The pendulum swung to automation starting in the 80s, and peaking in the late 90s with systems that encouraged customers to forgo live help and retrieve information automatically, first through IVR and later through web, email and most lately Text/SMS. Early on, this was seen by the Silent Generation, Baby Boomers and GenX’ers as impersonal and unhelpful. In the early days of automation, they were spot-on right about this in most cases. Early ventures into automation was done in a way that often forced callers to navigate endless IVR menus and questions, entering account information repeatedly - finding that in the end, they needed to still talk to someone and then wait in an extended queue since the provider was banking on automation to lower their FTE headcount. Automation got a really bad name during those years.
Fast forward to the ‘00s – The web is fully part of our lives. The fore mentioned generations have now joined their Millennial kids in accepting automation as convenient and a valid alternative to a live agent – at least in web form. I took a few years for IVR to catch up.
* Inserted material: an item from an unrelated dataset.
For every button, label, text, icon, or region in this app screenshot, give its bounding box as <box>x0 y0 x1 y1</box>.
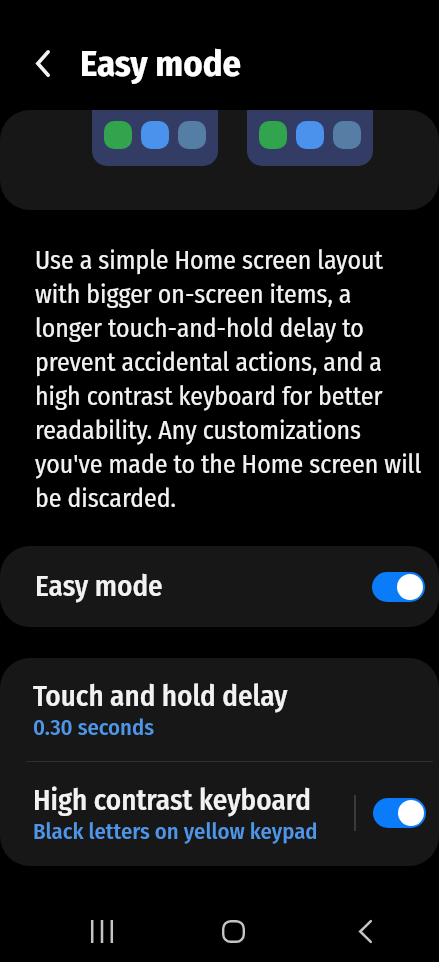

It was in these years that ATI began to re-think IVR. How can we design IVR in a way that doesn’t drag callers through piles of menus asking multiple questions that don’t apply to most customers? The answer: Context Sensitive IVR. Imagine that you know a lot about the customer -- who’s calling. You wouldn’t offer nearly as many menu options or branches to someone if you know where they stood with the provider. For example, instead of reading a list of 10 options like Payment, balance, address correction, etc., we might start out with a special context for this customer because they have a credit amount on their account. We might identify a customer that cannot be handled automatically because of their status, and vector them into a special agent queue for that particular status. We might make special offers to this client based on their previous buying habits. All of this can be done as long as we first identify the caller with an account number or caller ID.
As we moved on into the new millennium, other channels became available that followed the same benefits of context sensitive scripting – integrated WEB, SMS and IVR lend themselves well to a cross-platform approach that blends live telephone agents and chat help.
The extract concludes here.